◆ Entries supplied:
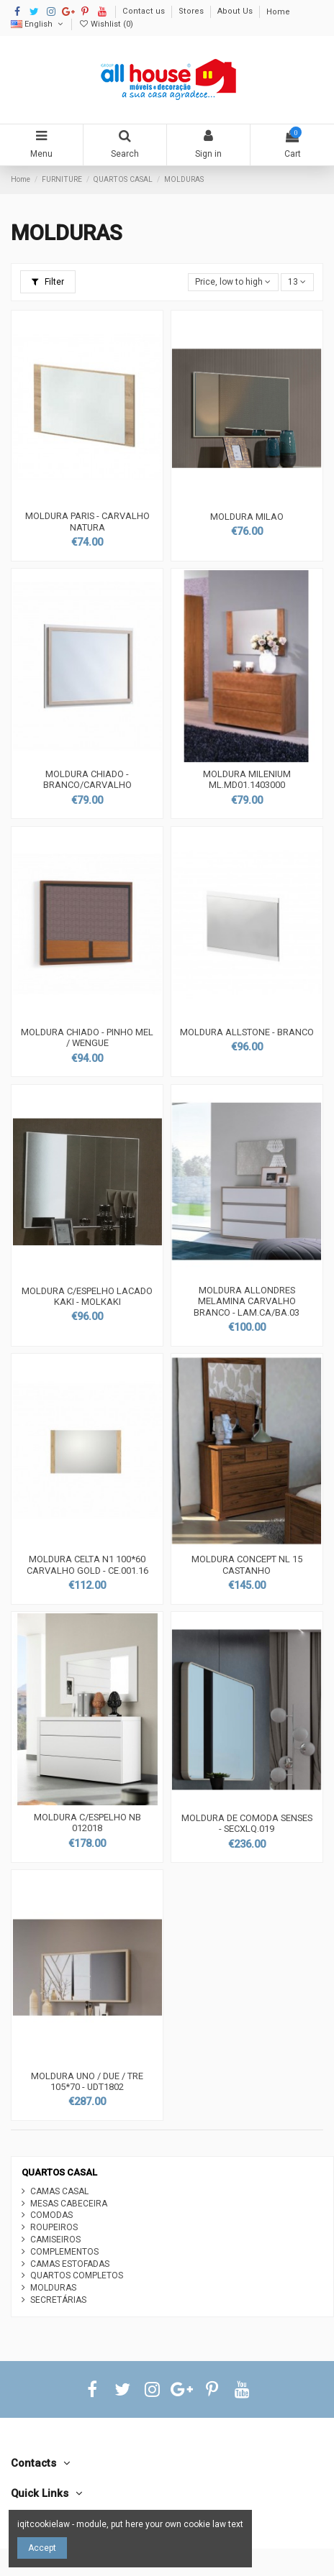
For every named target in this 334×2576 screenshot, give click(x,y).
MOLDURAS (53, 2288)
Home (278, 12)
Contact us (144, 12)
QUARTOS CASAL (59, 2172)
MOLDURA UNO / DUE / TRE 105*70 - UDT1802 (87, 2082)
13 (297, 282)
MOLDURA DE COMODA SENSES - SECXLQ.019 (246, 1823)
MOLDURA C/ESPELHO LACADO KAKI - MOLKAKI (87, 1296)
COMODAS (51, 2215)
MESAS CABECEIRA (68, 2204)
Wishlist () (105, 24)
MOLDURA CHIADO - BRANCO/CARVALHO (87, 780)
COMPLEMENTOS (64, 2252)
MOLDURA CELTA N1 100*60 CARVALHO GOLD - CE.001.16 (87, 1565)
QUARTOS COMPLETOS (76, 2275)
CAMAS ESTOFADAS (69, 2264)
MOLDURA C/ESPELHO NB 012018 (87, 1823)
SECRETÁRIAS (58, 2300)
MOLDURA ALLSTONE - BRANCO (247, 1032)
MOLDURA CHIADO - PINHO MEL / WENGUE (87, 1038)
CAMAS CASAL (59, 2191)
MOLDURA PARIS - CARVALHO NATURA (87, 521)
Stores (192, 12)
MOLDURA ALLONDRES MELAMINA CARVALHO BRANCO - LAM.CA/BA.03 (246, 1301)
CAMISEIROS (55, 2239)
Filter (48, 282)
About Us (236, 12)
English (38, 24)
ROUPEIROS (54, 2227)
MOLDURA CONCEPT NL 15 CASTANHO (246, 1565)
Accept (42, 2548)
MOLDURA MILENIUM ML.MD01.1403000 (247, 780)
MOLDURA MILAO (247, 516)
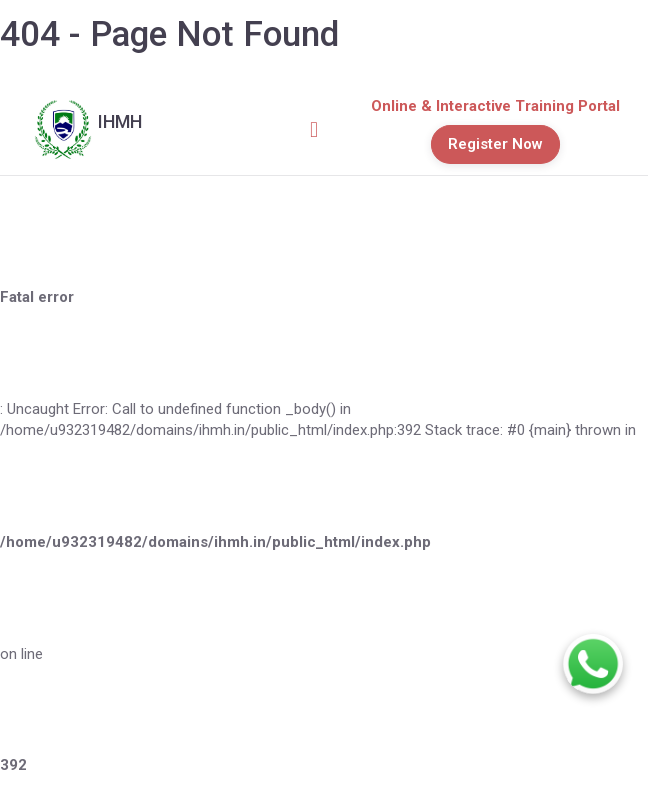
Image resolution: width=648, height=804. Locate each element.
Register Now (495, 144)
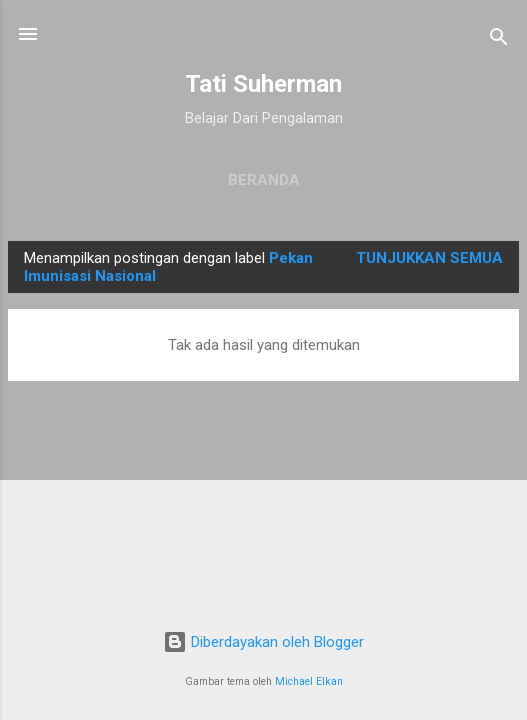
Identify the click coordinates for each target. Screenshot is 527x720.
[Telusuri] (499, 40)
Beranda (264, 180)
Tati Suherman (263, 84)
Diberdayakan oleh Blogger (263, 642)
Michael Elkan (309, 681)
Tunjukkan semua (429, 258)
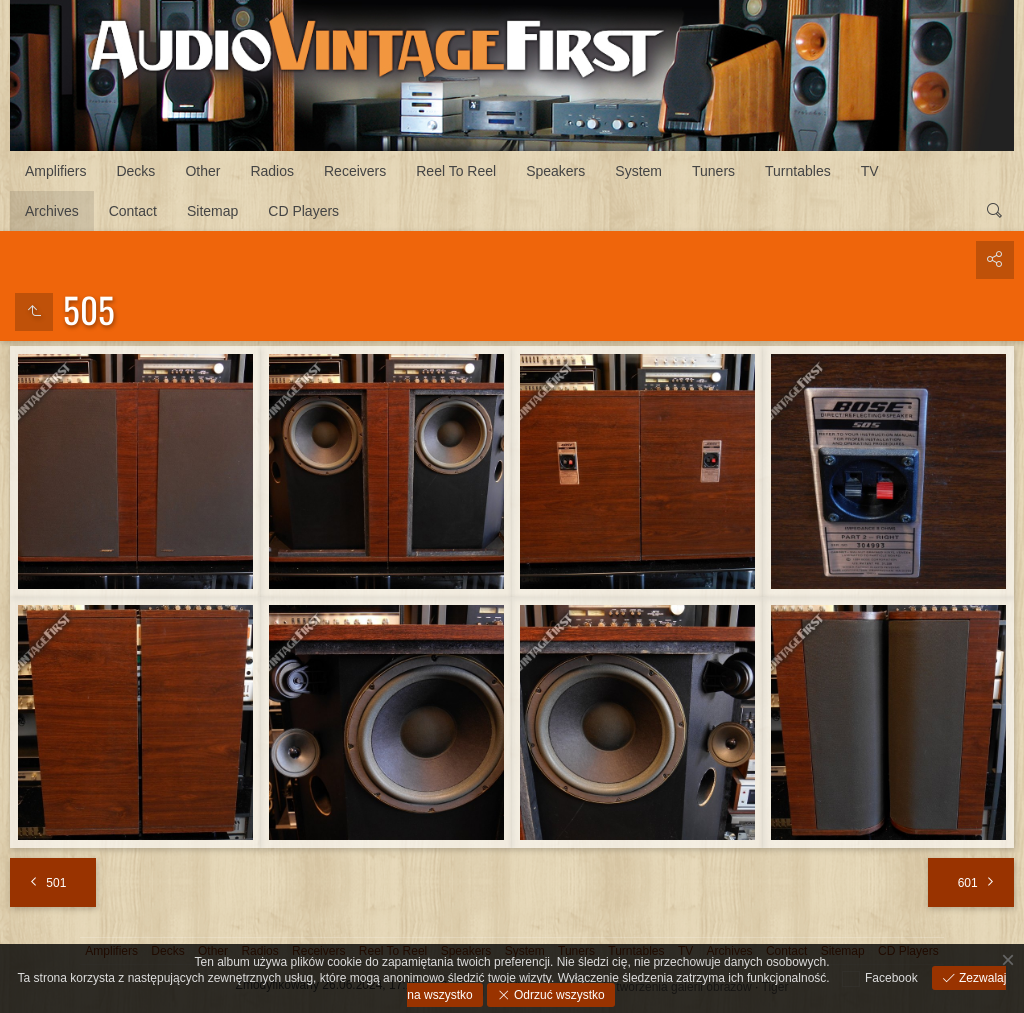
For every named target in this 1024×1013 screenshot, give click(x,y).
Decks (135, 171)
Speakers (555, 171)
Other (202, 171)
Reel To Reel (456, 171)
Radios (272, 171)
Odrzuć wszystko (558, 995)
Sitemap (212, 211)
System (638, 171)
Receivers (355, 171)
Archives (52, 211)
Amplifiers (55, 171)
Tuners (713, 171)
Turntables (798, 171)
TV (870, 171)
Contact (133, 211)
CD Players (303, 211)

◆ Your objective:
Each line of the entries above that has the word "BRANCO" is to be copied.

◆ Your solution:
MOLDURA CHIADO - BRANCO/CARVALHO (87, 780)
MOLDURA ALLSTONE - BRANCO (247, 1032)
MOLDURA ALLONDRES MELAMINA CARVALHO BRANCO - LAM.CA/BA.03 (246, 1301)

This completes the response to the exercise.